----- Data records

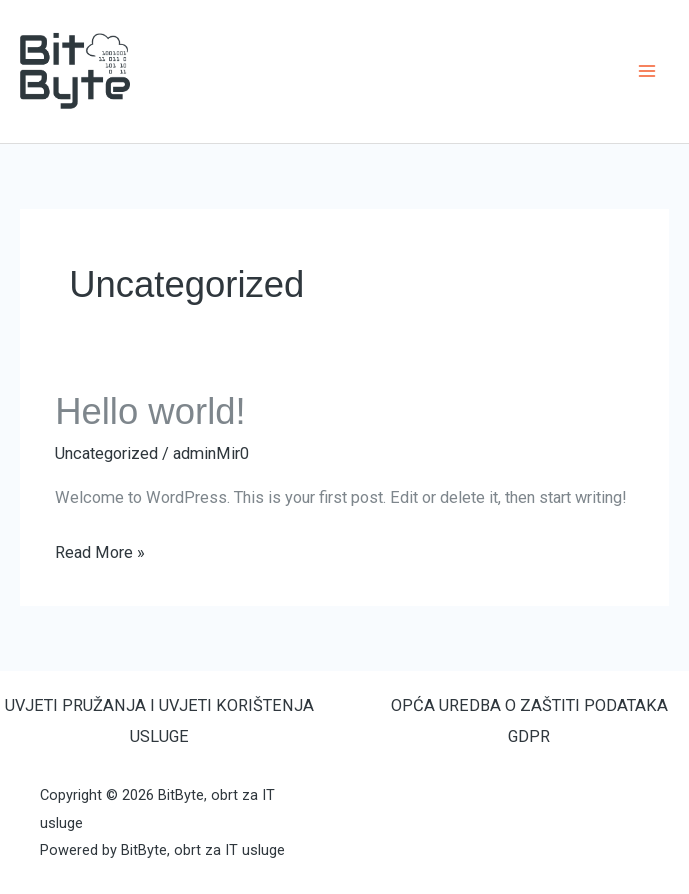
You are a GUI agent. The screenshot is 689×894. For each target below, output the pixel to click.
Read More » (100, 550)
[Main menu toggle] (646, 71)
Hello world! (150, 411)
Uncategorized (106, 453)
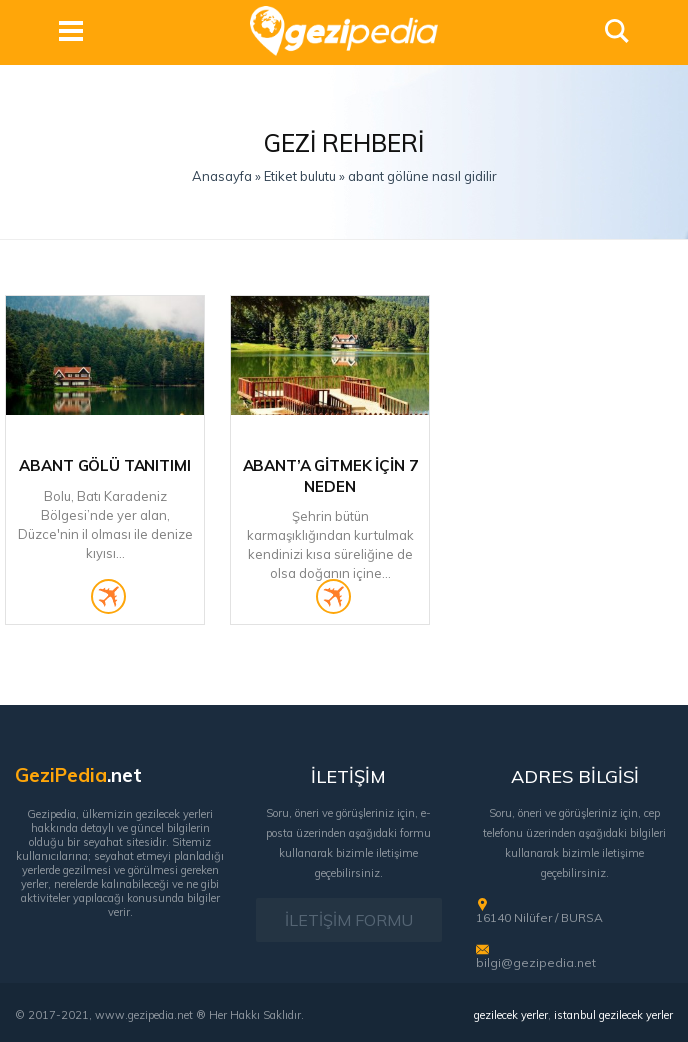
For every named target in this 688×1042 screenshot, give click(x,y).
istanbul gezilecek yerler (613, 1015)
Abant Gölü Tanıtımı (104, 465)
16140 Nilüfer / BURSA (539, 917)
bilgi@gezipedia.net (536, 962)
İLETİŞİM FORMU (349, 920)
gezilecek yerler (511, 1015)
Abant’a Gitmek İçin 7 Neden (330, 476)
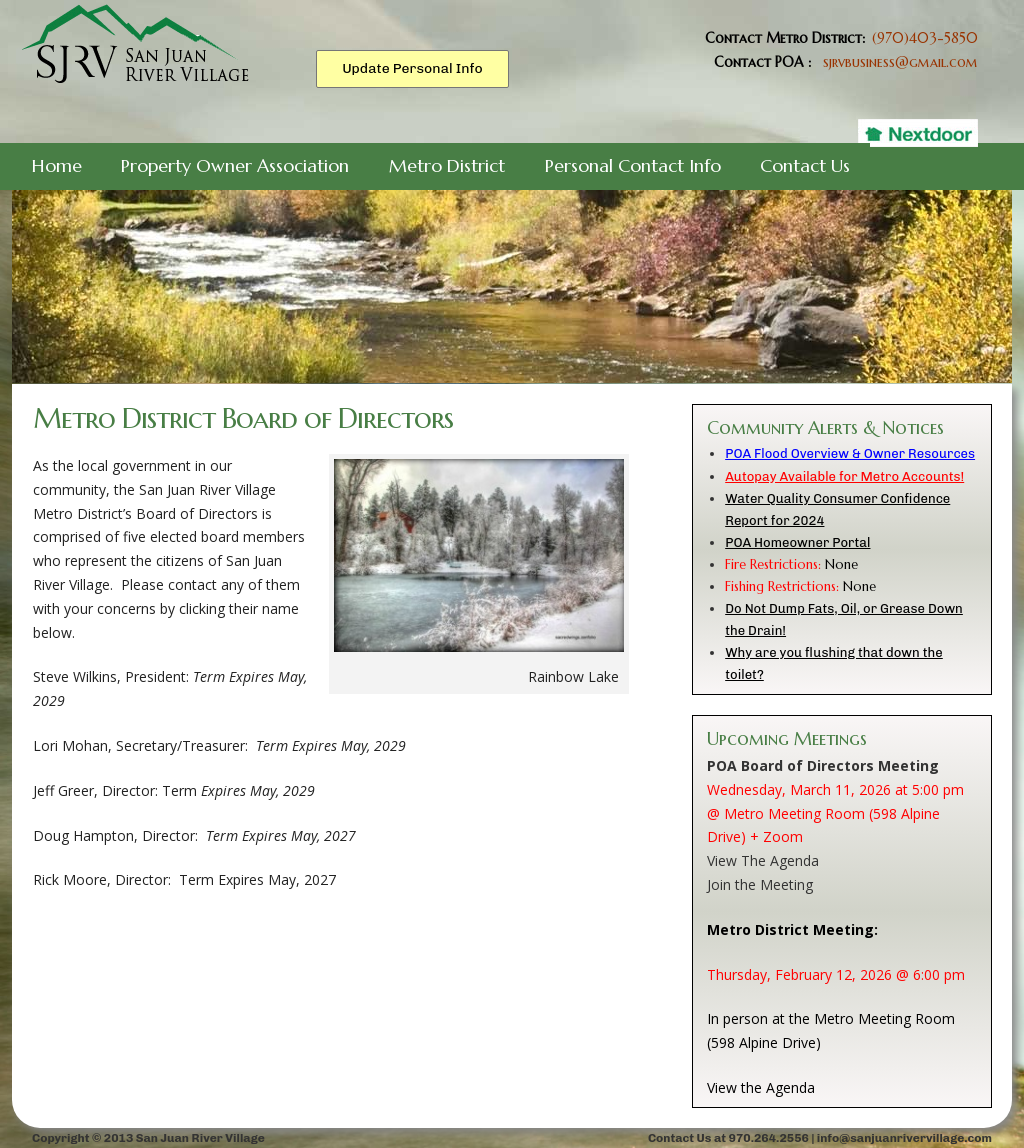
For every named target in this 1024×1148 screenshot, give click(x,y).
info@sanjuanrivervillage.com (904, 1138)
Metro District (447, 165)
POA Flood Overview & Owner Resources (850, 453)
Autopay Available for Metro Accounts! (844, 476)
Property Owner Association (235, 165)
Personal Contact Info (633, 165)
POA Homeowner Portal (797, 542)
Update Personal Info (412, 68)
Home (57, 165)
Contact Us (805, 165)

----------
----- Data records

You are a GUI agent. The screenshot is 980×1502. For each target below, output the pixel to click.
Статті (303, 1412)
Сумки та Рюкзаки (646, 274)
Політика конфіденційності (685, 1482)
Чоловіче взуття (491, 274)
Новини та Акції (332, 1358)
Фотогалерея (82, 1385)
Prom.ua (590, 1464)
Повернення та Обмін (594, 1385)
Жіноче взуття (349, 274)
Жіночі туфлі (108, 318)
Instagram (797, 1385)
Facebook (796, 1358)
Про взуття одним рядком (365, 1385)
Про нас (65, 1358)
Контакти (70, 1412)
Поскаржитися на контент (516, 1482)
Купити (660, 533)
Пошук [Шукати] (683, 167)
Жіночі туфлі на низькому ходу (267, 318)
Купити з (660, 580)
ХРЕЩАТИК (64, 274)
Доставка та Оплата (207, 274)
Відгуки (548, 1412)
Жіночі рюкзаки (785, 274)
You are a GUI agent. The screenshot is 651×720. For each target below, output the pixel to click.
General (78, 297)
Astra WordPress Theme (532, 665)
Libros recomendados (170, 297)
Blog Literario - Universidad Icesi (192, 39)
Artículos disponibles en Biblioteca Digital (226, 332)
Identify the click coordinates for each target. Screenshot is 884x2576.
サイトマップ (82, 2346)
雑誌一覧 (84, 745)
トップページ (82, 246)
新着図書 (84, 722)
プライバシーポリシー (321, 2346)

----------
----- Data records

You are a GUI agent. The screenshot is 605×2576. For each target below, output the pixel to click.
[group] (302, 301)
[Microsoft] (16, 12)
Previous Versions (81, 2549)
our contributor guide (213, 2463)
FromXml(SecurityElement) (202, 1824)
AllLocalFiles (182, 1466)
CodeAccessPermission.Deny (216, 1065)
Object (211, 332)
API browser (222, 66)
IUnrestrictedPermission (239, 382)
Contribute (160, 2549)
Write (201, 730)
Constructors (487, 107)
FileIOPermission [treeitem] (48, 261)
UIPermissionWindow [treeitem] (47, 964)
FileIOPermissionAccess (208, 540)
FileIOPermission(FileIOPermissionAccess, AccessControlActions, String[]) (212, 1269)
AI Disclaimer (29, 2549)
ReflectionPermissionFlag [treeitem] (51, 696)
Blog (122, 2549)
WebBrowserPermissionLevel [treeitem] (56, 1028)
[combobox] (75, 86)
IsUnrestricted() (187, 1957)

----------

• _What the task asks_: All that is needed is the exact run of lines above from the line containing "Previous Versions (81, 2549)" through the line containing "Write (201, 730)", both of them included.

• _Finished task_:
Previous Versions (81, 2549)
our contributor guide (213, 2463)
FromXml(SecurityElement) (202, 1824)
AllLocalFiles (182, 1466)
CodeAccessPermission.Deny (216, 1065)
Object (211, 332)
API browser (222, 66)
IUnrestrictedPermission (239, 382)
Contribute (160, 2549)
Write (201, 730)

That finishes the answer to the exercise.